Ler sobre essa evolução é como a ler ficção científica. A diferença é que isso é real, está acontecendo agora. Estas tecnologias estão sendo desenvolvidas em um mundo que é totalmente desigual, em condições onde o acúmulo e o lucro imperam, permitindo que os ricos fiquem mais ricos a qualquer custo, enquanto a maioria empobrece. Eles têm se desenvolvido sob condições criadas ao longo dos últimos 30 anos que têm permitido às empresas monopolizar a fabricação em nível atômico - seja de matéria viva ou inanimada – e legitima a biopirataria corporativa em larga escala, com a África, um continente de extraordinária biodiversidade, sendo uma vítima significativa.

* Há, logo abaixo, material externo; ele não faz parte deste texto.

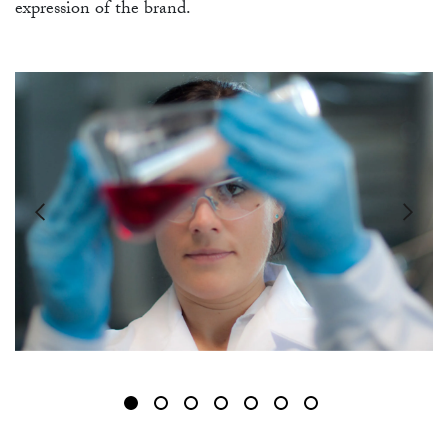
FU
expression of the brand.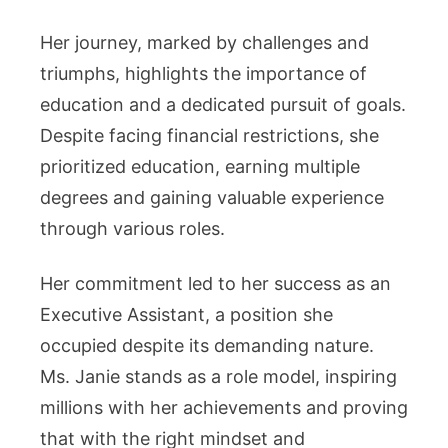
Her journey, marked by challenges and
triumphs, highlights the importance of
education and a dedicated pursuit of goals.
Despite facing financial restrictions, she
prioritized education, earning multiple
degrees and gaining valuable experience
through various roles.
Her commitment led to her success as an
Executive Assistant, a position she
occupied despite its demanding nature.
Ms. Janie stands as a role model, inspiring
millions with her achievements and proving
that with the right mindset and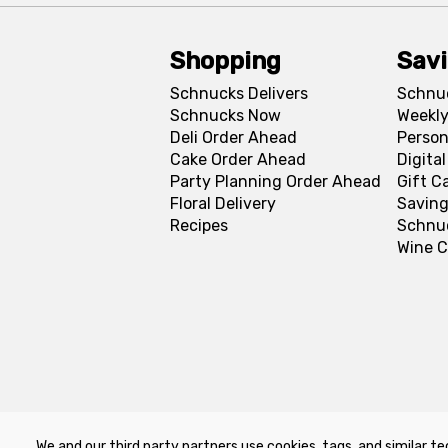
Shopping
Sav
Schnucks Delivers
Schnu
Schnucks Now
Weekly
Deli Order Ahead
Person
Cake Order Ahead
Digita
Party Planning Order Ahead
Gift C
Floral Delivery
Saving
Recipes
Schnu
Wine C
We and our third party partners use cookies, tags, and similar te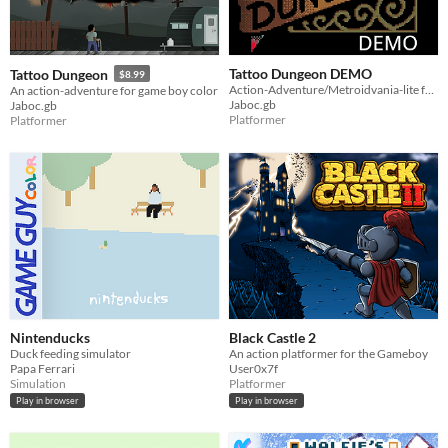
Tattoo Dungeon DEMO
Tattoo Dungeon
$8.99
Action-Adventure/Metroidvania-lite for GBC
An action-adventure for game boy color
Jaboc.gb
Jaboc.gb
Platformer
Platformer
Nintenducks
Black Castle 2
Duck feeding simulator
An action platformer for the Gameboy
Papa Ferrari
User0x7f
Simulation
Platformer
Play in browser
Play in browser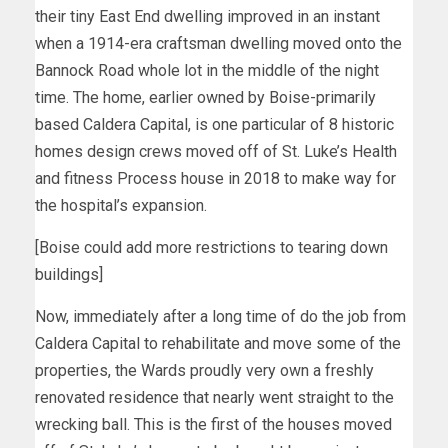
their tiny East End dwelling improved in an instant
when a 1914-era craftsman dwelling moved onto the
Bannock Road whole lot in the middle of the night
time. The home, earlier owned by Boise-primarily
based Caldera Capital, is one particular of 8 historic
homes design crews moved off of St. Luke’s Health
and fitness Process house in 2018 to make way for
the hospital’s expansion.
[Boise could add more restrictions to tearing down
buildings]
Now, immediately after a long time of do the job from
Caldera Capital to rehabilitate and move some of the
properties, the Wards proudly very own a freshly
renovated residence that nearly went straight to the
wrecking ball. This is the first of the houses moved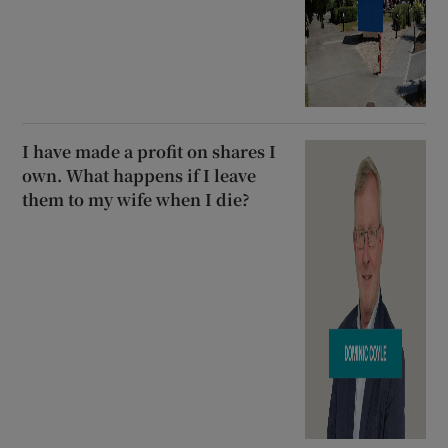
I have made a profit on shares I
own. What happens if I leave
them to my wife when I die?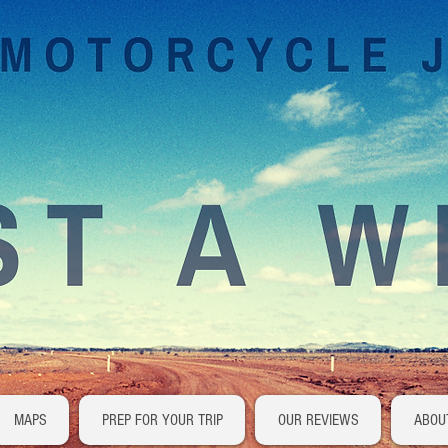
MAPS
PREP FOR YOUR TRIP
OUR REVIEWS
ABOU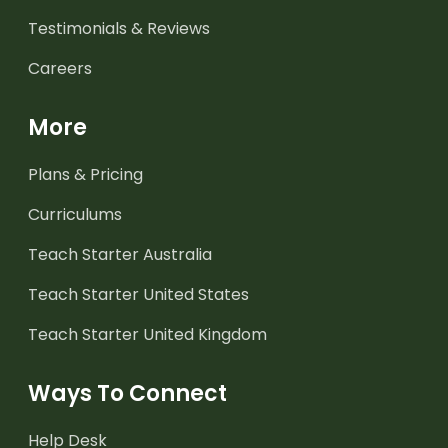
Testimonials & Reviews
Careers
More
Plans & Pricing
Curriculums
Teach Starter Australia
Teach Starter United States
Teach Starter United Kingdom
Ways To Connect
Help Desk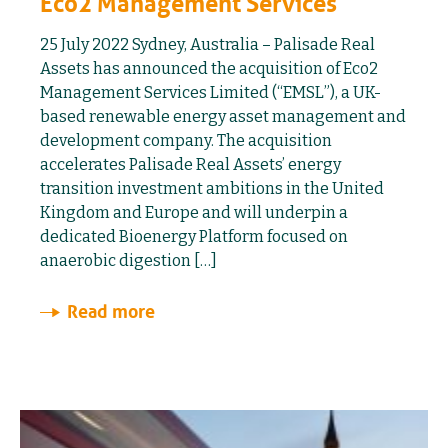
Eco2 Management Services
25 July 2022 Sydney, Australia – Palisade Real
Assets has announced the acquisition of Eco2
Management Services Limited (“EMSL”), a UK-
based renewable energy asset management and
development company. The acquisition
accelerates Palisade Real Assets’ energy
transition investment ambitions in the United
Kingdom and Europe and will underpin a
dedicated Bioenergy Platform focused on
anaerobic digestion […]
Read more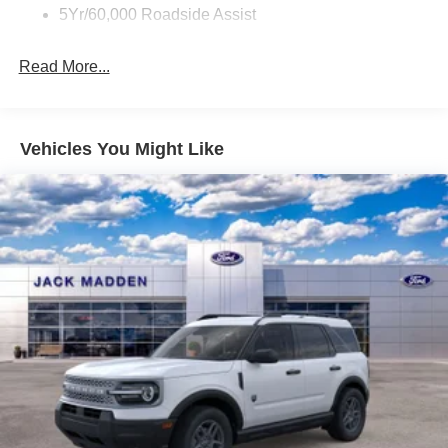
5Yr/60,000 Roadside Assist
Read More...
Vehicles You Might Like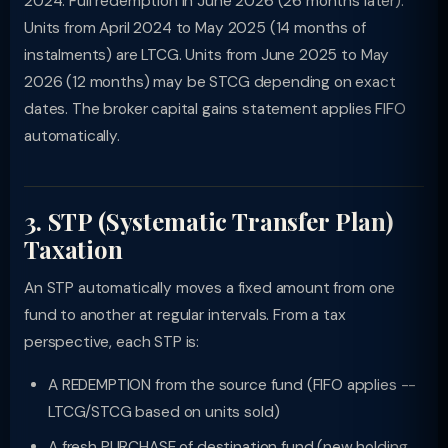
2024. Full redemption in June 2026 (26 months later).
Units from April 2024 to May 2025 (14 months of
instalments) are LTCG. Units from June 2025 to May
2026 (12 months) may be STCG depending on exact
dates. The broker capital gains statement applies FIFO
automatically.
3. STP (Systematic Transfer Plan)
Taxation
An STP automatically moves a fixed amount from one
fund to another at regular intervals. From a tax
perspective, each STP is:
A REDEMPTION from the source fund (FIFO applies --
LTCG/STCG based on units sold)
A fresh PURCHASE of destination fund (new holding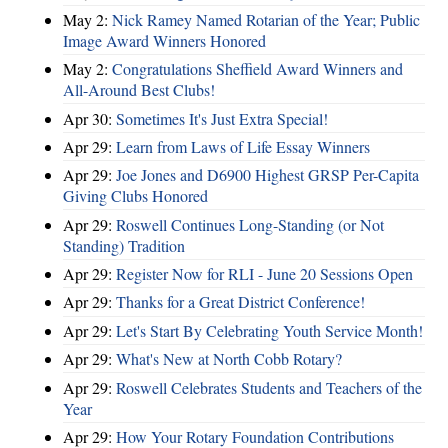
May 2:
Nick Ramey Named Rotarian of the Year; Public
Image Award Winners Honored
May 2:
Congratulations Sheffield Award Winners and
All-Around Best Clubs!
Apr 30:
Sometimes It's Just Extra Special!
Apr 29:
Learn from Laws of Life Essay Winners
Apr 29:
Joe Jones and D6900 Highest GRSP Per-Capita
Giving Clubs Honored
Apr 29:
Roswell Continues Long-Standing (or Not
Standing) Tradition
Apr 29:
Register Now for RLI - June 20 Sessions Open
Apr 29:
Thanks for a Great District Conference!
Apr 29:
Let's Start By Celebrating Youth Service Month!
Apr 29:
What's New at North Cobb Rotary?
Apr 29:
Roswell Celebrates Students and Teachers of the
Year
Apr 29:
How Your Rotary Foundation Contributions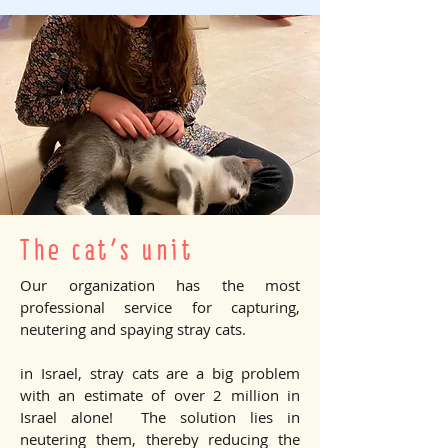
The cat's unit
Our organization has the most
professional service for capturing,
neutering and spaying stray cats.
in Israel, stray cats are a big problem
with an estimate of over 2 million in
Israel alone! The solution lies in
neutering them, thereby reducing the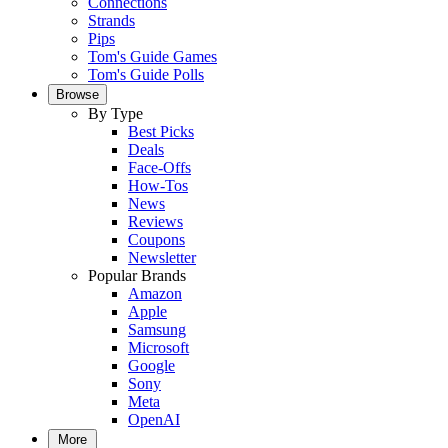
Connections
Strands
Pips
Tom's Guide Games
Tom's Guide Polls
Browse
By Type
Best Picks
Deals
Face-Offs
How-Tos
News
Reviews
Coupons
Newsletter
Popular Brands
Amazon
Apple
Samsung
Microsoft
Google
Sony
Meta
OpenAI
More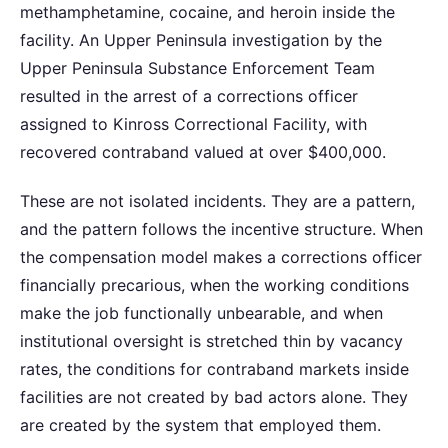
methamphetamine, cocaine, and heroin inside the
facility. An Upper Peninsula investigation by the
Upper Peninsula Substance Enforcement Team
resulted in the arrest of a corrections officer
assigned to Kinross Correctional Facility, with
recovered contraband valued at over $400,000.
These are not isolated incidents. They are a pattern,
and the pattern follows the incentive structure. When
the compensation model makes a corrections officer
financially precarious, when the working conditions
make the job functionally unbearable, and when
institutional oversight is stretched thin by vacancy
rates, the conditions for contraband markets inside
facilities are not created by bad actors alone. They
are created by the system that employed them.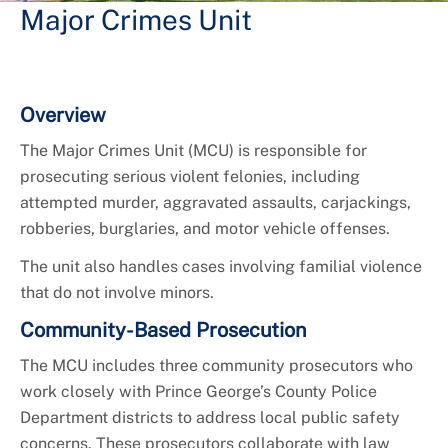
Major Crimes Unit
Overview
The Major Crimes Unit (MCU) is responsible for
prosecuting serious violent felonies, including
attempted murder, aggravated assaults, carjackings,
robberies, burglaries, and motor vehicle offenses.
The unit also handles cases involving familial violence
that do not involve minors.
Community-Based Prosecution
The MCU includes three community prosecutors who
work closely with Prince George’s County Police
Department districts to address local public safety
concerns. These prosecutors collaborate with law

Plantas que têm sido há muito utilizadas na África estão sendo patenteadas pelas corporações do Norte. Mas talvez o mais significativo de tudo para o continente é o fato de que os olhos das empresas estão procurando avidamente o lucro a ser alcançado a partir de centenas de bilhões de toneladas de matéria vegetal, que pode ser utilizada como fonte alternativa de carbono a combustíveis fósseis, permitindo a fabricação de combustíveis para os transportes, eletricidade, produtos químicos e plásticos, fertilizantes e todos os produtos que garantem o estilo de vida confortável do Norte, sob o pretexto de apoiar a "economia verde".

Ao comemorarmos 50 anos da independência de vários países na África, não podemos deixar de lamentar, ao mesmo tempo, a erosão gradual da autodeterminação e soberania que tem sido a conseqüência de 30 anos de programas de ajustamento estrutural, PRSP (protocolos de estratégia na redução da pobreza) e políticas econômicas neoliberais. Hoje, temos menos influência sobre a política econômica e social do que o FMI (Fundo Monetário Internacional), o Banco Mundial e agências humanitárias internacionais. Mas as políticas econômicas neoliberais criaram precisamente "ambiente facilitador" para as empresas tirarem partido das novas revoluções tecnológicas e prosperar através da exploração dos recursos naturais da África – tanto vivos como inanimados.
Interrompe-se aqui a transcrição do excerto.